With the many changes COVID-19 has brought to this year’s holiday, why not drop other traditions as well. We should change the outdated “pilgrims and Indians” narrative of Thanksgiving to honor Indigenous people. Though promoting the values of generosity, gratitude and community is more important than ever, celebrating Thanksgiving while ignoring its impact on Indigenous people naively glorifies a history of colonialism and suppression. Instead of commemorating the harmful, euphemized narrative, consider ways to celebrate a respectful Thanksgiving.

The Editorial Board urges you to study the real history of the holiday and reflect upon it. Educate yourself about the development of the Thanksgiving myth from Indigenous people’ points of view. Read stories written by Indigenous people and share positive representations of them. 

It’s important to acknowledge that we live on stolen land by educating ourselves about whose lands we are in. For people living in Davis, you live on land of the Patwin people, which today have three federally recognized tribes: Cachil DeHe Band of Wintun Indians of the Colusa Indian Community, Kletsel Dehe Wintun Nation and Yocha Dehe Wintun Nation. 

At the Thanksgiving table, you can revamp your dinner by adding food sources used by Indigenous people or foods native to the America’s. As a way to formally recognize and pay respect to Indigenous people, you can include a Land Acknowledgement at the beginning of your meal. 

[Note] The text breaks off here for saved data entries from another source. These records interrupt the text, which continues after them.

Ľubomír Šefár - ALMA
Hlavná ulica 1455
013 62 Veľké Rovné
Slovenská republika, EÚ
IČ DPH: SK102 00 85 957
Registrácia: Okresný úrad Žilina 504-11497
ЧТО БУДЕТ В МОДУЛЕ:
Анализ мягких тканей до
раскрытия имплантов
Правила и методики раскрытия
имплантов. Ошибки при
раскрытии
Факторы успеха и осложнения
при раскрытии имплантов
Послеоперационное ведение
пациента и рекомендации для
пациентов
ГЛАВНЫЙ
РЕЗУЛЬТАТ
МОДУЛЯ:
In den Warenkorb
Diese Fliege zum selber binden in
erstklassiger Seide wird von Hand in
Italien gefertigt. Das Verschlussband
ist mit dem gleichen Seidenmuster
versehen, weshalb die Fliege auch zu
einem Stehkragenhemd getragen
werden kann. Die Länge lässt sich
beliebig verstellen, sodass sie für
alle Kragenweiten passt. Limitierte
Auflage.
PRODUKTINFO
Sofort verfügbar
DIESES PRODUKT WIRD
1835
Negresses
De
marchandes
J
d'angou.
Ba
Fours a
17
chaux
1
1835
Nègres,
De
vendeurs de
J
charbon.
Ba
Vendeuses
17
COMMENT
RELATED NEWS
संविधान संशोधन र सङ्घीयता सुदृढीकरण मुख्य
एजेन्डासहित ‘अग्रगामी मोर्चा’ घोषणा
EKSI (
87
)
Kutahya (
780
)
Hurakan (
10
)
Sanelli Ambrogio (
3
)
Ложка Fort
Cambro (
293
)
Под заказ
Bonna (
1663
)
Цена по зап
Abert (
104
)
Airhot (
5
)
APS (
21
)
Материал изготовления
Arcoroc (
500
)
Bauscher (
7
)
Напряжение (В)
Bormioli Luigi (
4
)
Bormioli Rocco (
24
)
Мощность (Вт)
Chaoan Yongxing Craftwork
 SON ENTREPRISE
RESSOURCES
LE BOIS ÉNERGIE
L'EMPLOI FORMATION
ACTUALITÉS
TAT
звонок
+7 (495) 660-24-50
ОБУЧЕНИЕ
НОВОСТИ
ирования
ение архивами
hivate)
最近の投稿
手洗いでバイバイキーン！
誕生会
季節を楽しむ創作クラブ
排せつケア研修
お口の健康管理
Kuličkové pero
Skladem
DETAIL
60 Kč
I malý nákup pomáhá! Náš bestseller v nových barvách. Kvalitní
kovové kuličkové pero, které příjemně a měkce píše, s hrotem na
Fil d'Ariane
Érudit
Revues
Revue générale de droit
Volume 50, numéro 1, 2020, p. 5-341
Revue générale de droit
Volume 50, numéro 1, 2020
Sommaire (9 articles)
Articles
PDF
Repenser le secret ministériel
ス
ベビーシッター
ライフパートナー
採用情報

Instead of just expressing gratitude towards family and friends, you can show gratitude to Indigenous people by donating to organizations like the California Heritage Indigenous Research Project. The Editorial Board asks you to consider donating if you’re able, especially with any potential funds saved from smaller Thanksgiving gatherings this year. 

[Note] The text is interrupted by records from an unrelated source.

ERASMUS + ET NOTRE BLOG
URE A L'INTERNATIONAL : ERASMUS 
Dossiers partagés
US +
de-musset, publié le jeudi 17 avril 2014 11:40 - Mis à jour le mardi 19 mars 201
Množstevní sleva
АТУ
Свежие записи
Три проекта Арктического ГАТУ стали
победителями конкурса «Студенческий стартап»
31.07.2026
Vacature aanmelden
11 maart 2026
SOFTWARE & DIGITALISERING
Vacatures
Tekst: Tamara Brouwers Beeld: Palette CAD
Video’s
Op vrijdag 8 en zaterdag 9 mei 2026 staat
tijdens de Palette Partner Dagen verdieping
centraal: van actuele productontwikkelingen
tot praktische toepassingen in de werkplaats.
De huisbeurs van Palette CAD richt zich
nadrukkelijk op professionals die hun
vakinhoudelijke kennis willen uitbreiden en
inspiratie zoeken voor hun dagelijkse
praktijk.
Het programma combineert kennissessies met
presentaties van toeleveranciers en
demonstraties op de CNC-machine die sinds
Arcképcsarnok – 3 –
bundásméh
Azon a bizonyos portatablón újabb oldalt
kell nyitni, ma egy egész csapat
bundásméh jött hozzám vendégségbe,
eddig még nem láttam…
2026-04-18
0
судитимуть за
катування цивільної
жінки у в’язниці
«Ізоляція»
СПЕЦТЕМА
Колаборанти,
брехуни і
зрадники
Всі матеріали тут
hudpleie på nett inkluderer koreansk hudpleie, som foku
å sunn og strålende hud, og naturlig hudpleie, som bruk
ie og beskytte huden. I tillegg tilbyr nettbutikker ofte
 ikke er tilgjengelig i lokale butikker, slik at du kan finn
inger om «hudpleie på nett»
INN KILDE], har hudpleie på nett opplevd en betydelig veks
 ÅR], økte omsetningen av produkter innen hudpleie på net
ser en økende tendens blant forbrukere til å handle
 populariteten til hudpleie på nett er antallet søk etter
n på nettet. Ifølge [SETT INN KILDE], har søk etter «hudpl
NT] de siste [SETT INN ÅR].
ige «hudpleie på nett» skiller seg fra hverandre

By changing the way we celebrate and adopting a more accurate story of the holiday, we can drop the traditionally whitewashed version of Thanksgiving. We are still living in a pandemic, one that disproportionately impacts Indigenous people to an extent we may not even know. It is crucial that as we reconsider certain traditions, we ensure that we hold holiday gatherings with caution and that we are conscious of Thanksgiving’s problematic history.